Tally the lines in the listing below that hold the string "dördüncü", and reply with that tally alone.

● **Extracted records**
-------------------------

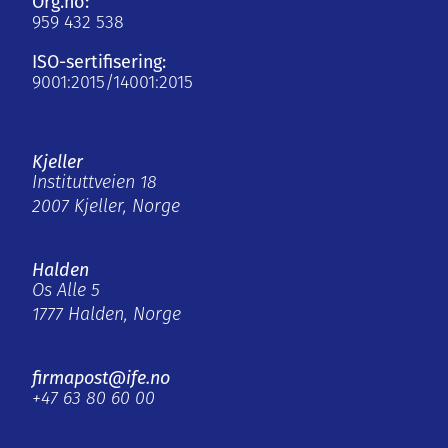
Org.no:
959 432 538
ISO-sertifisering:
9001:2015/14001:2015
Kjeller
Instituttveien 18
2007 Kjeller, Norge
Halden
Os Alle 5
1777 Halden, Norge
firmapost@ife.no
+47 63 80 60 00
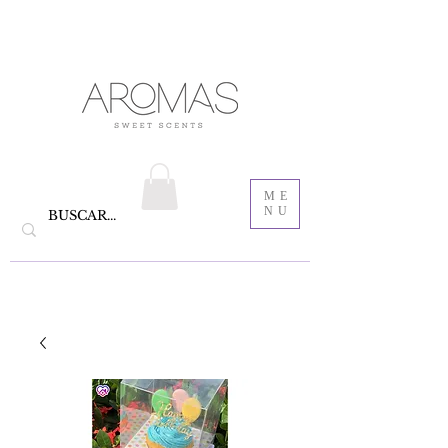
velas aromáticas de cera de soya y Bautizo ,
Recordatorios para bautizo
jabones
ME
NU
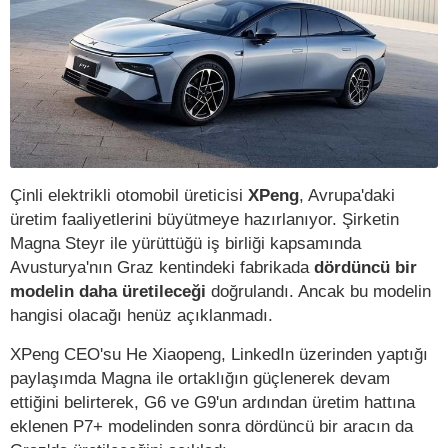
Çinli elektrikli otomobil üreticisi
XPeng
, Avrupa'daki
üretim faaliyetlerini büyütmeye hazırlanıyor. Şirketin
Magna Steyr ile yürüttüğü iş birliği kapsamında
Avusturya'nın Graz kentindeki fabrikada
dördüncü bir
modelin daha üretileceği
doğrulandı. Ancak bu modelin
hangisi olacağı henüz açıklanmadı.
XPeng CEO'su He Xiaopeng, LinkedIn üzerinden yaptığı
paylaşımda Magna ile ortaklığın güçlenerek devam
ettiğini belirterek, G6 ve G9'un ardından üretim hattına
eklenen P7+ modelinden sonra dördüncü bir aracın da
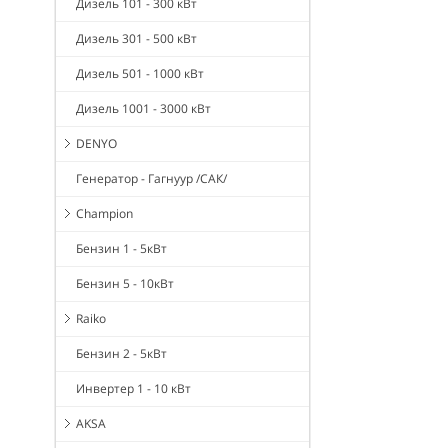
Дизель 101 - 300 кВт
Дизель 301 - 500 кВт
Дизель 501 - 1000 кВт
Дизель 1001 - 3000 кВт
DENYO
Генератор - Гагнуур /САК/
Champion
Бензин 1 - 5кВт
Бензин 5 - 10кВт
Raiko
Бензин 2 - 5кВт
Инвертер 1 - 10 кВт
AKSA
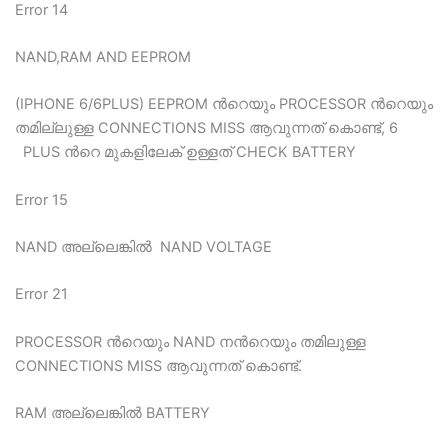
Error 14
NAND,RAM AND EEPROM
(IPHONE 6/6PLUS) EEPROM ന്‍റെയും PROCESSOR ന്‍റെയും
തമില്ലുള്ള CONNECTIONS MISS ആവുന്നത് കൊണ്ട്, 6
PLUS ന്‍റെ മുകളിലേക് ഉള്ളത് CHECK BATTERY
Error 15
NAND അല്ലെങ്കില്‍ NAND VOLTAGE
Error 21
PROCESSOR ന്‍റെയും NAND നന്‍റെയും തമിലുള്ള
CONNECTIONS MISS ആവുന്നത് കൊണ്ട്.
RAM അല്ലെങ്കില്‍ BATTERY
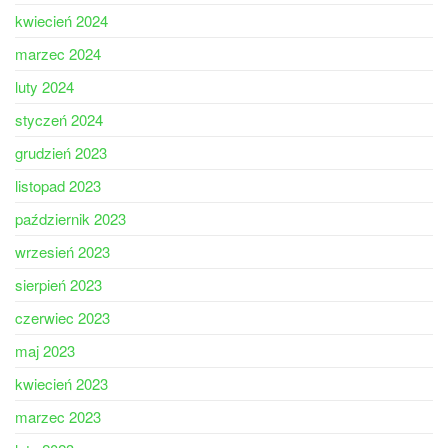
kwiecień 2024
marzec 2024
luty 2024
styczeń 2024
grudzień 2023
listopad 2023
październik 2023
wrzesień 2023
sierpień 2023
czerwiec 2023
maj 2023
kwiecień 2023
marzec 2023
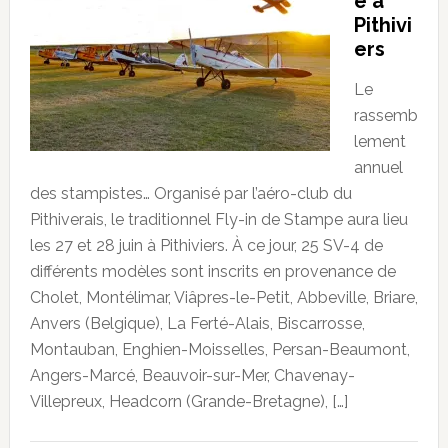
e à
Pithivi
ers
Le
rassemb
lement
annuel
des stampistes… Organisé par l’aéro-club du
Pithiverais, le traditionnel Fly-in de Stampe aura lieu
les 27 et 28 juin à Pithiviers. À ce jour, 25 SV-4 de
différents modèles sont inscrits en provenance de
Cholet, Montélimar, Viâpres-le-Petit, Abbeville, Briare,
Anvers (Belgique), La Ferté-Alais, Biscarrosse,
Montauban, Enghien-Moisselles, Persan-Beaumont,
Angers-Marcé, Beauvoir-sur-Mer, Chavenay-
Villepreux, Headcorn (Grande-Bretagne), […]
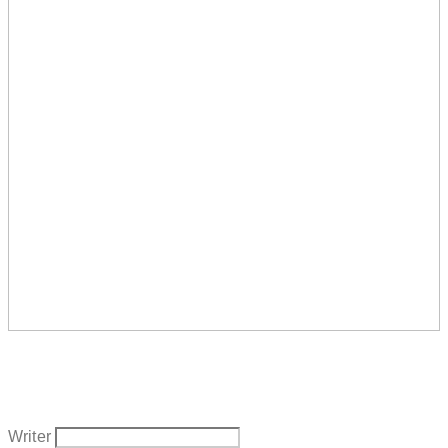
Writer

-------------------------

● **Exercise result**
2